Rahaf Mohammed Alqunun had planned to enter Australia on a tourist visa and seek asylum before she was detained by Thai authorities on Sunday.
In a statement on Wednesday, the Australian government confirmed the United Nations' High Commission for Refugees had referred the 18-year-old for refugee resettlement.
"The Department of Home Affairs will consider this referral in the usual way, as it does with all UNHCR referrals," a spokesperson said.
"The government will be making no further comment on this matter."
Ms Alqunun will be subject to Australian security and character checks as the government examines her suitability for refugee settlement.
Before the referral, Australia signalled it would seriously consider allowing Ms Alqunun to settle in Australia after urging the UNHCR to process her case quickly.

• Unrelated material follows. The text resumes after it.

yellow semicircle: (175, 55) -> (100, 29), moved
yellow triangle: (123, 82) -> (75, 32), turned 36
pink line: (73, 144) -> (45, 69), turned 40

Home Affairs Minister Peter Dutton said there would be no "special treatment" in Ms Alqunun's case.
"Nobody wants to see a young girl in distress and she has obviously now found a safe haven in Thailand," Mr Dutton told reporters in Brisbane today.
The teenager made a desperate plea for asylum after expressing fears her family would kill her if she were sent home.
Health Minister Greg Hunt said Australia would consider giving Ms Alqunun a humanitarian visa if the UNHCR process found her to be a refugee.
"Pending the outcome of that, if she is found to be a refugee, then we will give very, very, very serious consideration to a humanitarian visa," he told the ABC.
Opposition Leader Bill Shorten wrote to Prime Minister Scott Morrison giving his support for the woman's claim if she was found to be a refugee. "Should Ms Mohammed Alqunun be found to have valid protection claims and entitled to asylum, Labor would be supportive of any government moves to offer her humanitarian settlement," Mr Shorten wrote.
After being detained, the teenager renounced Islam and appealed for help from Australia, Canada, the United States, Britain and other European nations.
Ms Alqunun's father and brother arrived in Bangkok on Tuesday evening and asked to see her but Thai officials said it was up to the UN's refugee agency.
Saudi Arabia has strict social rules, including a requirement women have permission from a male "guardian" to travel.